One of the things I mentioned carrying in my ATB above is a portfolio. Although I've never been in the Navy and certainly have never been a SEAL, my portfolio has the SEAL's famous trident symbol on it. Why? Because I purchased it from the Naval Special Warfare Foundation, a non-profit organization that supports the surviving family members of SEALs killed in the line of duty. It came with a suitably marked pen which some criminal soul promptly stole when I left my portfolio unattended for a few moments. Since then I've replaced it with a Tactical Defense Pen from Mil-Tac; information below.
My portfolio, although serviceable and well used, doesn't provide any special protections in a threat environment. There are some companies making ballistic portfolios and laptop carry bags, such as the one shown to the right, manufactured from Kevlar and offering Level III ballistic protection. I always knew that the corporate environment could be dangerous, but I always thought it was because of the back-stabbing and toe-stepping that goes on, not the shooting. However, in any of today's urban environments there exists the chance of violence from the criminal element and having a layer of protection from bullets never hurts.
A variation on this theme is the ballistic clipboard. When police officers - and many administrators - do their job, they quite often find themselves holding a clipboard to write reports, take notes, etc. The ballistic clipboard shown offers another layer of potential protection from gunfire, and it incorporates that protection into an item frequently found in your hand anyway. I should note that if you put one of these clipboards, or one of the portfolios described above into your BlackHawk Advanced Tactical Bag, then the bag--typically hanging over your shoulder at waist height or slightly higher--becomes a ballistic barrier. Not that the bag has any ballistic properties, but when the contents do then you're carrying around a compact shield.
That brings me to the Tactical Defense Pen. Now, I've seen the Jason Bourne movies and the fight scene where he uses a good old fashioned plastic Bic pen as a weapon. Cool stuff--unless you're the guy who ends up with the pen stuck in his hand between the middle and ring fingers. But is there a pen designed and better suited for such use? Yes: the Tactical Defense Pen (TDP) from Mil-Tac. Made of aircraft aluminum and designed not as a pen that you can use as a weapon, but as a weapon that also happens to write, the TDP even looks fairly stylish. I keep waiting for Mil-Tac to start engraving them with company logos. Of course, they'll never be used as promotional items unless a company simply doesn't have anything better to do with their money--the TDP costs too much for that. But it can be used as a stylus, and it does write very well. Closed or open with the cap stuck on the back end, this pen makes an excellent stabbing weapon and/or pressure point tool. Closed, the pointed end also serves as an excellent impact tool that allows strength sufficient to break/crack flat bones or penetrate flesh.

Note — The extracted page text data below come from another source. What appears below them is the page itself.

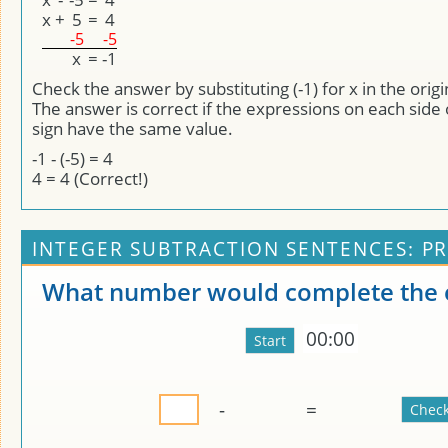
x
+
5
=
4
-5
-5
x
=
-1
Check the answer by substituting (-1) for x in the orig
The answer is correct if the expressions on each side 
sign have the same value.
-1 - (-5) = 4
4 = 4 (Correct!)
INTEGER SUBTRACTION SENTENCES: PR
What number would complete the 
00:00
-
=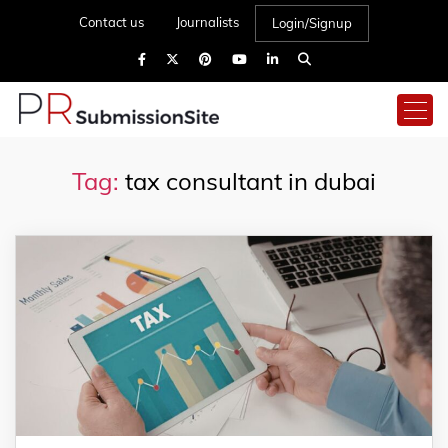
Contact us
Journalists
Login/Signup
Tag:
tax consultant in dubai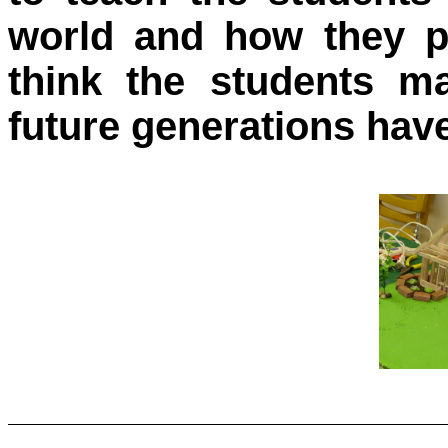
world and how they pl
think the students m
future generations have 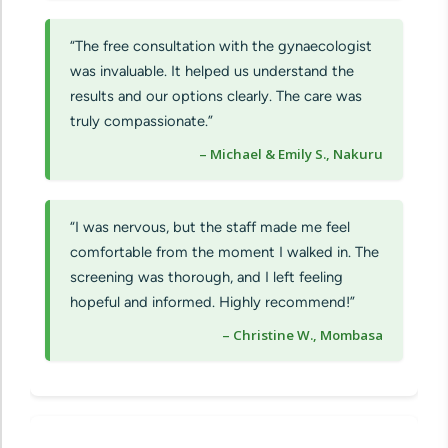
“The free consultation with the gynaecologist
was invaluable. It helped us understand the
results and our options clearly. The care was
truly compassionate.”
– Michael & Emily S., Nakuru
“I was nervous, but the staff made me feel
comfortable from the moment I walked in. The
screening was thorough, and I left feeling
hopeful and informed. Highly recommend!”
– Christine W., Mombasa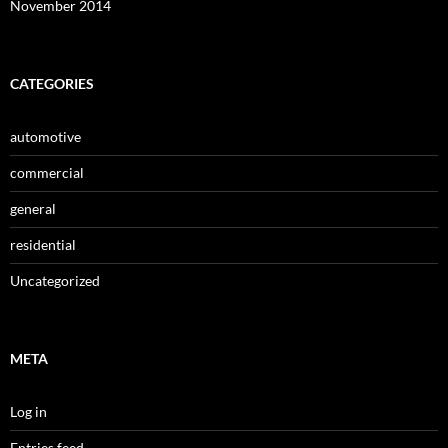
November 2014
CATEGORIES
automotive
commercial
general
residential
Uncategorized
META
Log in
Entries feed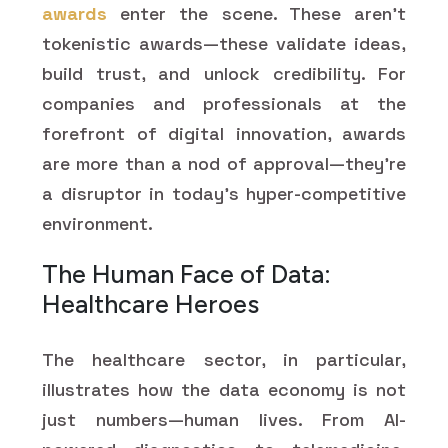
awards
enter the scene. These aren't
tokenistic awards—these validate ideas,
build trust, and unlock credibility. For
companies and professionals at the
forefront of digital innovation, awards
are more than a nod of approval—they're
a disruptor in today's hyper-competitive
environment.
The Human Face of Data:
Healthcare Heroes
The healthcare sector, in particular,
illustrates how the data economy is not
just numbers—human lives. From AI-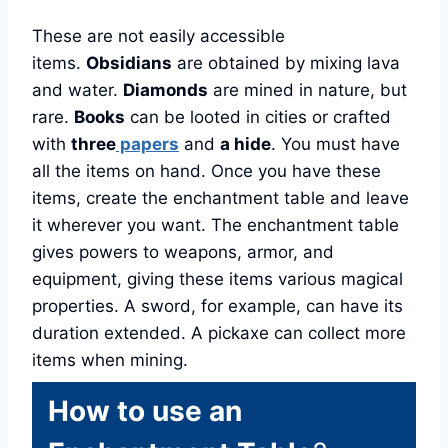
These are not easily accessible
items.
Obsidians
are obtained by mixing lava
and water.
Diamonds
are mined in nature, but
rare.
Books
can be looted in cities or crafted
with
three
papers
and
a hide
. You must have
all the items on hand. Once you have these
items, create the enchantment table and leave
it wherever you want. The enchantment table
gives powers to weapons, armor, and
equipment, giving these items various magical
properties. A sword, for example, can have its
duration extended. A pickaxe can collect more
items when mining.
How to use an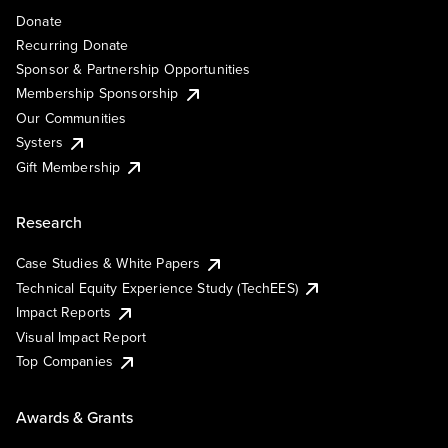
Donate
Recurring Donate
Sponsor & Partnership Opportunities
Membership Sponsorship
Our Communities
Systers
Gift Membership
Research
Case Studies & White Papers
Technical Equity Experience Study (TechEES)
Impact Reports
Visual Impact Report
Top Companies
Awards & Grants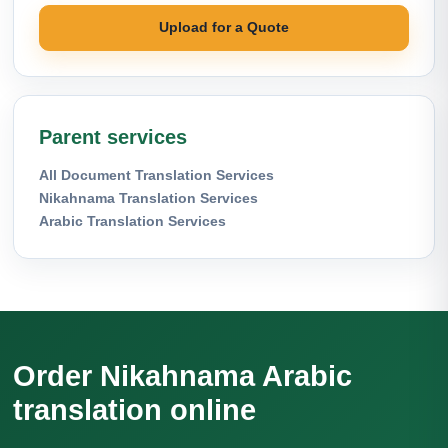
Upload for a Quote
Parent services
All Document Translation Services
Nikahnama Translation Services
Arabic Translation Services
Order Nikahnama Arabic
translation online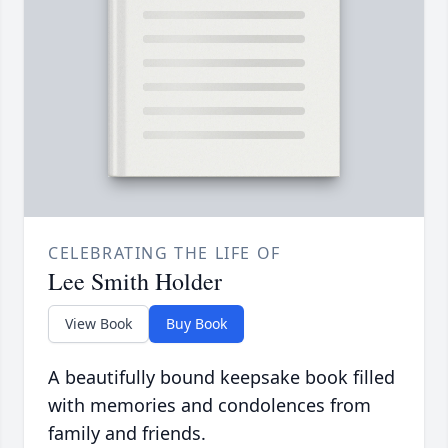
CELEBRATING THE LIFE OF
Lee Smith Holder
View Book
Buy Book
A beautifully bound keepsake book filled
with memories and condolences from
family and friends.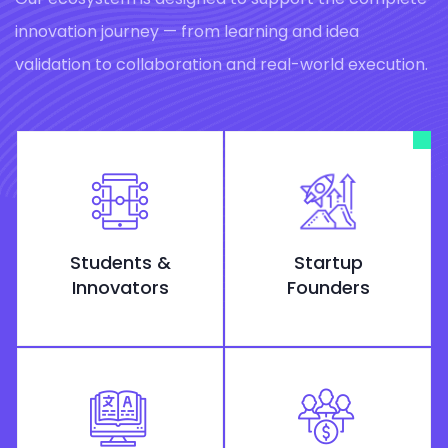
innovation journey — from learning and idea
validation to collaboration and real-world execution.
Students &
Startup
Innovators
Founders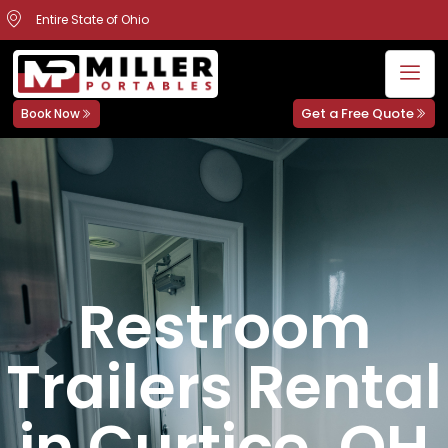
Entire State of Ohio
Get a Free Quote
Book Now
Restroom
Trailers Rental
in Curtice, OH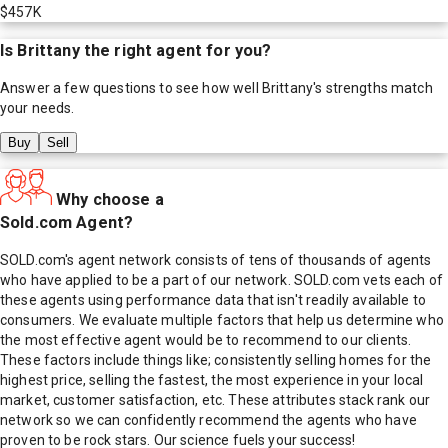
$457K
Is
Brittany
the right agent for you?
Answer a few questions to see how well
Brittany
's strengths match
your needs.
Buy
Sell
Why choose a
Sold.com Agent?
SOLD.com's agent network consists of tens of thousands of agents
who have applied to be a part of our network. SOLD.com vets each of
these agents using performance data that isn't readily available to
consumers. We evaluate multiple factors that help us determine who
the most effective agent would be to recommend to our clients.
These factors include things like; consistently selling homes for the
highest price, selling the fastest, the most experience in your local
market, customer satisfaction, etc. These attributes stack rank our
network so we can confidently recommend the agents who have
proven to be rock stars. Our science fuels your success!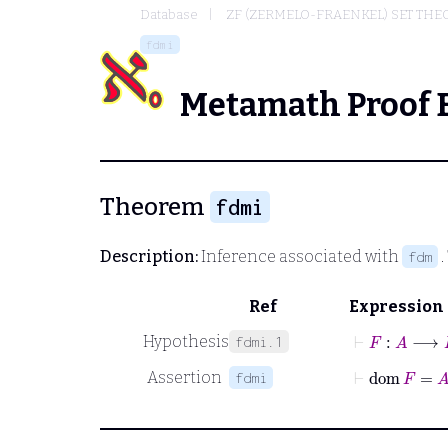
Database
ZF (ZERMELO-FRAENKEL) SET THE
fdmi
Metamath Proof 
Theorem
fdmi
Description:
Inference associated with
.
fdm
Ref
Expression
⊢
F
:
A
⟶
B
Hypothesis
fdmi.1
⊢
dom
F
=
A
Assertion
fdmi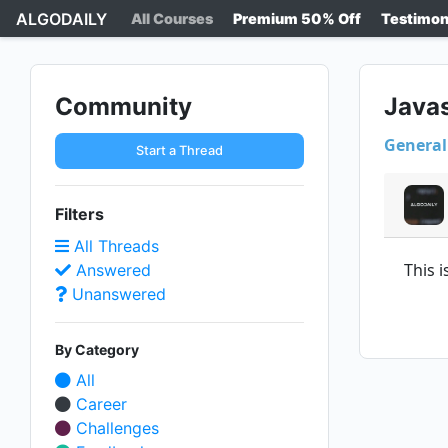
ALGODAILY
All Courses
Premium 50% Off
Testimon
Community
Java
General
Start a Thread
Filters
All Threads
This 
Answered
Unanswered
By Category
All
Career
Challenges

For all that, it's just a pen. It's easily carried and used in every environment without causing any alarm. It's available in several colors and actually does write very well. Unlike some of the older ball point pens that seem to streak here and there, leaving white gaps in your blue or black lines, the TDP writes without such breaks.
These are just a few items you can carry in the business environment that allow you to be prepared for threats we never anticipate but that somehow tend to erupt when least expected.